Toujours pas de pilule masculine

Mais les options restent limitées. Malgré des articles promettant sa venue depuis quarante ans, aucune pilule pour hommes n’est aujourd’hui commercialisée. À la fin des années 1970, à l’hôpital Cochin à Paris, l’andrologue Jean-Claude Soufir a développé un traitement constitué d’un progestatif similaire à celui utilisé par certaines femmes et d’une lotion de testostérone à appliquer quotidiennement. Le principe consiste à tromper l’hypothalamus et l’hypophyse. Lorsqu’ils détectent la présence de progestérone et/ou de fortes doses de testostérone dans le sang, ils se mettent au repos au lieu de libérer les hormones stimulant la production de testostérone. La concentration du traitement étant beaucoup plus faible que la testostérone produite normalement par le testicule, la fabrication des spermatozoïdes est interrompue.
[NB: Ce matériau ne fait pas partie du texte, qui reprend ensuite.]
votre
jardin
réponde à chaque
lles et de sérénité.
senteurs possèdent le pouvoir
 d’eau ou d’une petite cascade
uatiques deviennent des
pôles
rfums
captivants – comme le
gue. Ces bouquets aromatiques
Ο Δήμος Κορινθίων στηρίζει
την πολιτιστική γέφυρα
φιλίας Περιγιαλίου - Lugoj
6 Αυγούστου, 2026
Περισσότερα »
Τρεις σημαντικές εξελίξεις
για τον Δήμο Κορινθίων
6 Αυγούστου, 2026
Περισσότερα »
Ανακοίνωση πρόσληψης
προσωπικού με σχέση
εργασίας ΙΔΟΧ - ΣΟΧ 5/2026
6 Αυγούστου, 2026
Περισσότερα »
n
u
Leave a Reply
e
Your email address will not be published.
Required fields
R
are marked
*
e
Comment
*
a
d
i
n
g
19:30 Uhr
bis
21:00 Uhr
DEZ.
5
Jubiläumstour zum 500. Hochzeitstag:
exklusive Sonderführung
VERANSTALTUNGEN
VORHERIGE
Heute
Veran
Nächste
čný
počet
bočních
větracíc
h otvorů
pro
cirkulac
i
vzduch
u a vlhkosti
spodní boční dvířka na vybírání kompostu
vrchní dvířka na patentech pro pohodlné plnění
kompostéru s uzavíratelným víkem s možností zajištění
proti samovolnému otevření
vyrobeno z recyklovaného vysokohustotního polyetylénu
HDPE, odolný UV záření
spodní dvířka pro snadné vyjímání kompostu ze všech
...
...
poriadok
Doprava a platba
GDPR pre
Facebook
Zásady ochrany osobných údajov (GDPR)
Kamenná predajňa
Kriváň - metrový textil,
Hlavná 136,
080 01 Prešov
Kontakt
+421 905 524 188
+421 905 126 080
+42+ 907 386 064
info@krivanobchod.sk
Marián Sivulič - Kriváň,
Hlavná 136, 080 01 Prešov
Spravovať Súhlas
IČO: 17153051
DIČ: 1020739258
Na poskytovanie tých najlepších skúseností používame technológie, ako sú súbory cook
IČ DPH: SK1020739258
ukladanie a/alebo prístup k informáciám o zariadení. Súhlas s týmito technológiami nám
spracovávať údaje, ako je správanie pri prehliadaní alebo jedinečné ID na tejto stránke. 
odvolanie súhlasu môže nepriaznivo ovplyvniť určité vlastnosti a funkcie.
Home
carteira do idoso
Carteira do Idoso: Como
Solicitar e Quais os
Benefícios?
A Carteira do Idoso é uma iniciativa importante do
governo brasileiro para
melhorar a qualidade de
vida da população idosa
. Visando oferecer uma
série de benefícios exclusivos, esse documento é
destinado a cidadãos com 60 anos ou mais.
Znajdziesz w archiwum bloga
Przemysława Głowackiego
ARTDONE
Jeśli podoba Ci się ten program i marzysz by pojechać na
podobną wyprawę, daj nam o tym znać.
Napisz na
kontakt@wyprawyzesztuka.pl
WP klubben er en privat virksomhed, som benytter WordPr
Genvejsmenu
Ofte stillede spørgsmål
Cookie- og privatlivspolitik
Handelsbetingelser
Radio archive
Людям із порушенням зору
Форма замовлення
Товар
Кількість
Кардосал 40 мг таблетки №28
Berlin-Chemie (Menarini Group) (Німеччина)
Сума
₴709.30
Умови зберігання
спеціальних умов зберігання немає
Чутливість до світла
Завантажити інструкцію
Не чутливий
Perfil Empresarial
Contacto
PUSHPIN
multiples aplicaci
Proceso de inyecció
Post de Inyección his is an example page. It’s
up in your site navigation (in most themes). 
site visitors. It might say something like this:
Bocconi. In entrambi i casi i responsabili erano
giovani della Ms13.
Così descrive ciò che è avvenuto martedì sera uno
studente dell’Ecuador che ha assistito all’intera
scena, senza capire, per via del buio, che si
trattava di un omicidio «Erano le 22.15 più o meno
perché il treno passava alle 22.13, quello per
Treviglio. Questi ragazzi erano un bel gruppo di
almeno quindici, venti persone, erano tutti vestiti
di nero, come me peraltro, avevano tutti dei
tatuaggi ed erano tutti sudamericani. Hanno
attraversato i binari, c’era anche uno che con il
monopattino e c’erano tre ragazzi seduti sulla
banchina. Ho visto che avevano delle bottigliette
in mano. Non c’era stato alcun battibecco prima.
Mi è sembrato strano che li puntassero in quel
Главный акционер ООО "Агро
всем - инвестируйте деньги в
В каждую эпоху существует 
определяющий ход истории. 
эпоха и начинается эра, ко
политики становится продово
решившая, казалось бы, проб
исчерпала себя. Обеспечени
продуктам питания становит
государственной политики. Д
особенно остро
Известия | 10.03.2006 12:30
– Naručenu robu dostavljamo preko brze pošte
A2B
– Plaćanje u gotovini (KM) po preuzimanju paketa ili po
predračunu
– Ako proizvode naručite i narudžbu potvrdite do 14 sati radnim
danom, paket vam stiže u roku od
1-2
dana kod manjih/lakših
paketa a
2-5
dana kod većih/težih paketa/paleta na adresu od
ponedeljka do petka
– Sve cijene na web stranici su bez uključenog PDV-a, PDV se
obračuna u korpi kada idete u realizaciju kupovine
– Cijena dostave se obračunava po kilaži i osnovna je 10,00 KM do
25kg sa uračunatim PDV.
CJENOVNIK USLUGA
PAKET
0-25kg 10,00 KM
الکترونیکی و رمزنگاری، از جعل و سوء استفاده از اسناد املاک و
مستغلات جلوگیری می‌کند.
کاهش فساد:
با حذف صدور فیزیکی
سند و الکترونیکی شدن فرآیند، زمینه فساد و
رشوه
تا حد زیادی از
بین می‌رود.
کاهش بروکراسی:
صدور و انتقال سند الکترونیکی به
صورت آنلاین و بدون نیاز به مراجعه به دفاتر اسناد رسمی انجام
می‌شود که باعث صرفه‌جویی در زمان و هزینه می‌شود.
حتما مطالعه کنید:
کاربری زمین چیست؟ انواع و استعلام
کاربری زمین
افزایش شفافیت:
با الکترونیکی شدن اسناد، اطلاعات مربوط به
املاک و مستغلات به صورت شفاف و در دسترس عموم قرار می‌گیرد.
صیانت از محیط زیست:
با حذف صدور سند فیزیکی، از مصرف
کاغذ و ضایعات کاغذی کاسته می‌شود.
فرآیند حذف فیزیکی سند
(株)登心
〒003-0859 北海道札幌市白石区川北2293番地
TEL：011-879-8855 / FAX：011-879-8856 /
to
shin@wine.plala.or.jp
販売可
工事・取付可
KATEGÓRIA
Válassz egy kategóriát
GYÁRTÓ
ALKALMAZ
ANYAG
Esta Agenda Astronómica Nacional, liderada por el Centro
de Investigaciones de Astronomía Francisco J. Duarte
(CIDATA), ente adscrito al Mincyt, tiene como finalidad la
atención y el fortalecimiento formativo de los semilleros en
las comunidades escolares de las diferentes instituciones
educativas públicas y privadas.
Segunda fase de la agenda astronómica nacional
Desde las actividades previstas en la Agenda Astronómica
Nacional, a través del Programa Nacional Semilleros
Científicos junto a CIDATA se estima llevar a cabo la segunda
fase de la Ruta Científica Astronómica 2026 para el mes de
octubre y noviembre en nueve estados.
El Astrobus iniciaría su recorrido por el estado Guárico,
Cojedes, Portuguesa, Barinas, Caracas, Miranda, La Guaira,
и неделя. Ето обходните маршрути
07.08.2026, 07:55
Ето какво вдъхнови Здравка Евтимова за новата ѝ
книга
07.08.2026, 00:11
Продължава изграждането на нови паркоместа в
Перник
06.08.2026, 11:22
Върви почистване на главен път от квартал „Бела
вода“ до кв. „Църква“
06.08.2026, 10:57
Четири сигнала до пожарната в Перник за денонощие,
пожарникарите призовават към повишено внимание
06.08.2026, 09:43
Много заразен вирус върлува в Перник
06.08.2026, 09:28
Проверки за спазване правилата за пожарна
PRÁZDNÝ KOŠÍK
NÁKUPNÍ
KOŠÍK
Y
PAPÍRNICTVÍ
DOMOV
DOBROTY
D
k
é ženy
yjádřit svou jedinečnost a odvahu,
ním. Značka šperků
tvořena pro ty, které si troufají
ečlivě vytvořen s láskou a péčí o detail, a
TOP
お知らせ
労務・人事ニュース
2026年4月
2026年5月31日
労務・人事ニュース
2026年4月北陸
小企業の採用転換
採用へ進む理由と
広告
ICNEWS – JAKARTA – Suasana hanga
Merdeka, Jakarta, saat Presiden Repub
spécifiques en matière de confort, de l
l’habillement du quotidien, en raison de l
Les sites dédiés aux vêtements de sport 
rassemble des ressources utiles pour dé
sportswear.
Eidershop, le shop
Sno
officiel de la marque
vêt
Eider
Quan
En France, le ministère des Droits des femmes et la direction du Planning familial n’ont pas été réceptifs :  « Le développement de la contraception masculine leur apparaissait comme une perte de pouvoir des femmes sur leur désir de procréation », raconte Jean-Claude Soufir. Quant aux laboratoires, ils n’ont pas voulu « investir dans une méthode qui va grignoter des parts de marché à la contraception féminine », met en avant Erwan Taverne.

Injection de testostérone

Une seule méthode hormonale, non reconnue par les autorités françaises, mais validée par un protocole de l’OMS depuis les années 1990, existe actuellement : une injection intramusculaire hebdomadaire d’énanthate de testostérone. Jean-Claude Soufir l’a prescrite à une cinquantaine d’hommes en 2021, vingt de plus que les années précédentes.

Au-delà des contre-indications, comme la présence de cancers de la prostate dans la famille, cette méthode peut cependant provoquer des effets indésirables.  « J’ai eu des troubles de l’humeur, j’étais plus agressif et irascible, et l’augmentation de ma libido pouvait être gênante et nous a éloignés avec ma copine », raconte Thomas, un ingénieur de 31 ans qui l’a testée pendant six mois. Ces désagréments n’affectent cependant que 2 % des hommes, d’après la synthèse de différentes études effectuée par Jessica Tcherdukian, médecin au Cecos-laboratoire de biologie de la reproduction du CHU de Marseille.

L’autre frein reste la nécessité de faire venir une infirmière chaque semaine pour cette injection délicate : une piqûre tous les deux mois, moins contraignante, a été développée en 2016 mais son étude a été arrêtée avant la fin. « Contrairement aux années 1960 avec la pilule féminine, il y a désormais des comités de surveillance externes aux porteurs des études chargés de suivre les effets secondaires. Or ceux que subissent les femmes depuis des décennies ne sont plus acceptables chez les hommes aujourd’hui », dénonce Jeanne Perrin.

Multiplication par cinq des vasectomies

En attendant, la loi française autorise depuis 2001 une autre méthode, qui connaît aussi un engouement croissant mais ne concerne qu’une fraction des hommes car elle est difficilement réversible : la vasectomie. Cette petite opération consiste à sectionner les canaux déférents pour que les spermatozoïdes ne puissent plus rejoindre le liquide spermatique. Elle n’a pas d’impact sur l’érection ou l’éjaculation, composée à plus de 95 % par les sécrétions des vésicules séminales et de la prostate.

L’homme de 40-50 ans qui a déjà des enfants et n’en souhaite plus reste le profil dominant, mais les médecins reçoivent de plus en plus de trentenaires qui ne veulent pas de progéniture, comme Thibault Prevost, qui a sauté le pas il y a quelques mois. Même s’il ressent depuis un élancement au moment de l’éjaculation, un effet secondaire rare, ce journaliste de 31 ans ne regrette pas l’opération. « Pour moi, c’est un élément de libération, un geste politique : je refuse la famille nucléaire, les structures sociales traditionnelles », raconte-t-il.